▸ **Task instructions**: Transcribe the material verbatim, starting at its first line and stopping once the line containing "cinegética en el coto. Esto" has been given; no picture should appear.

▸ **Information supplied**:
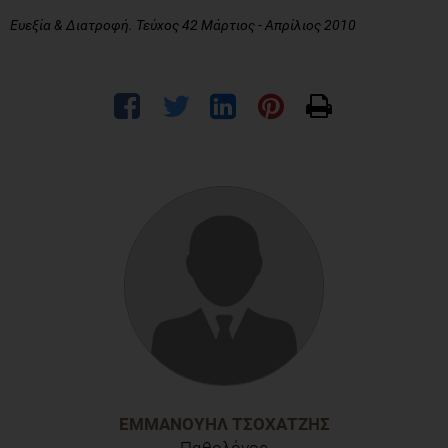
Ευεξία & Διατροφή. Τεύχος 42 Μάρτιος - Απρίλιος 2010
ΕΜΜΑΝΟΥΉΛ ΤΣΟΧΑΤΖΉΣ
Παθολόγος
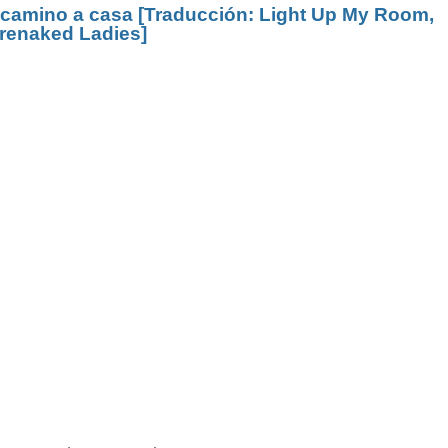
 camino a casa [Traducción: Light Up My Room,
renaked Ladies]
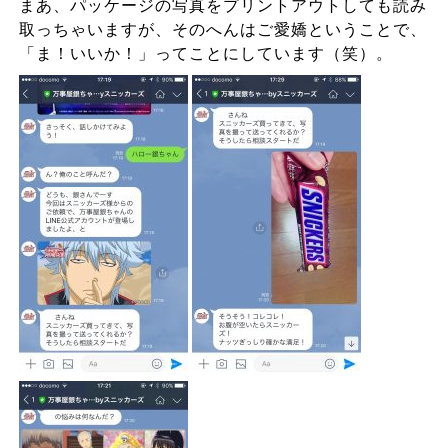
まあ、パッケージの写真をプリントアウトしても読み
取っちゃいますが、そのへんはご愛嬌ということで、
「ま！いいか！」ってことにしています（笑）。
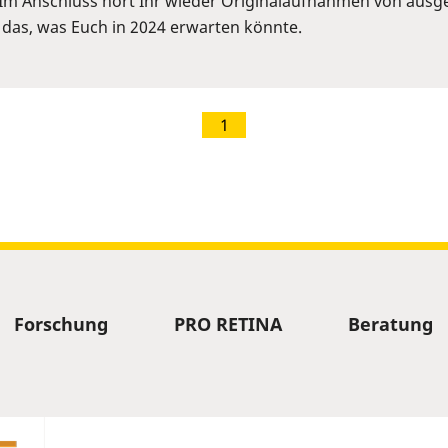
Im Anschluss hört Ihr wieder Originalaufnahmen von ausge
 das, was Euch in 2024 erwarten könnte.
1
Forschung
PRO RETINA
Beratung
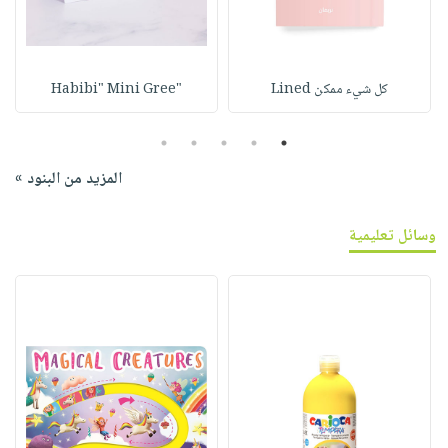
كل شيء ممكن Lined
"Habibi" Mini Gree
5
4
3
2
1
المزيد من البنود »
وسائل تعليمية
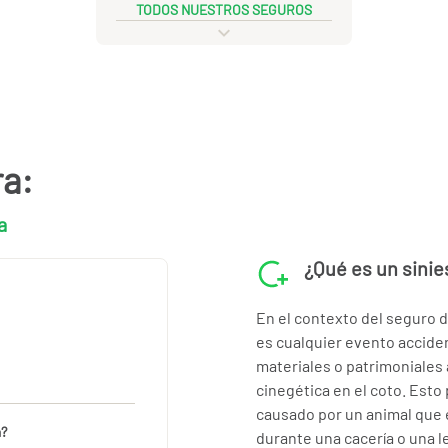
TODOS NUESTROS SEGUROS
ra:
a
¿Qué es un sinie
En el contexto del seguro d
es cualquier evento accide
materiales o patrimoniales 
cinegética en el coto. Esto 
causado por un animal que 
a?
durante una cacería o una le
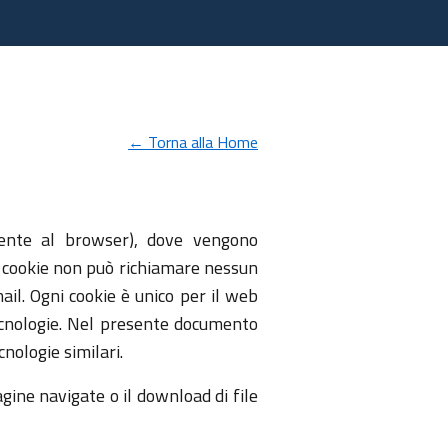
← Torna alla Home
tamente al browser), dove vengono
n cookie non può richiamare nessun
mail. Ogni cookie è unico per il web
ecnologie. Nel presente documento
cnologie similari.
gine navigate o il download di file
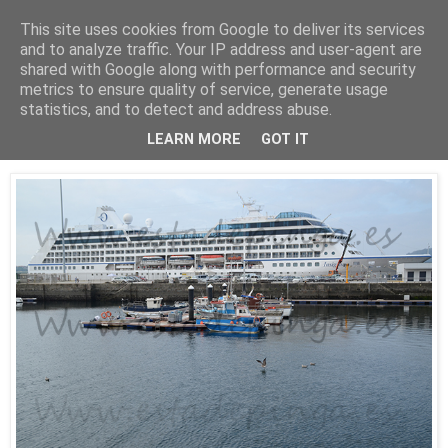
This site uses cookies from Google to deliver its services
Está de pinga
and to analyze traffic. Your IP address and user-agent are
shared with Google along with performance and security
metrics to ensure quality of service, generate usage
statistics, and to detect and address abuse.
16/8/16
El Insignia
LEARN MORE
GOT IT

▸ **Response for this exercise**:
Ευεξία & Διατροφή. Τεύχος 42 Μάρτιος - Απρίλιος 2010
ΕΜΜΑΝΟΥΉΛ ΤΣΟΧΑΤΖΉΣ
Παθολόγος
 camino a casa [Traducción: Light Up My Room,
renaked Ladies]
まあ、パッケージの写真をプリントアウトしても読み
取っちゃいますが、そのへんはご愛嬌ということで、
「ま！いいか！」ってことにしています（笑）。
Im Anschluss hört Ihr wieder Originalaufnahmen von ausge
 das, was Euch in 2024 erwarten könnte.
1
Forschung
PRO RETINA
Beratung
كل شيء ممكن Lined
"Habibi" Mini Gree
5
4
3
2
1
المزيد من البنود »
وسائل تعليمية
TODOS NUESTROS SEGUROS
ra:
a
¿Qué es un sinie
En el contexto del seguro d
es cualquier evento accide
materiales o patrimoniales 
cinegética en el coto. Esto 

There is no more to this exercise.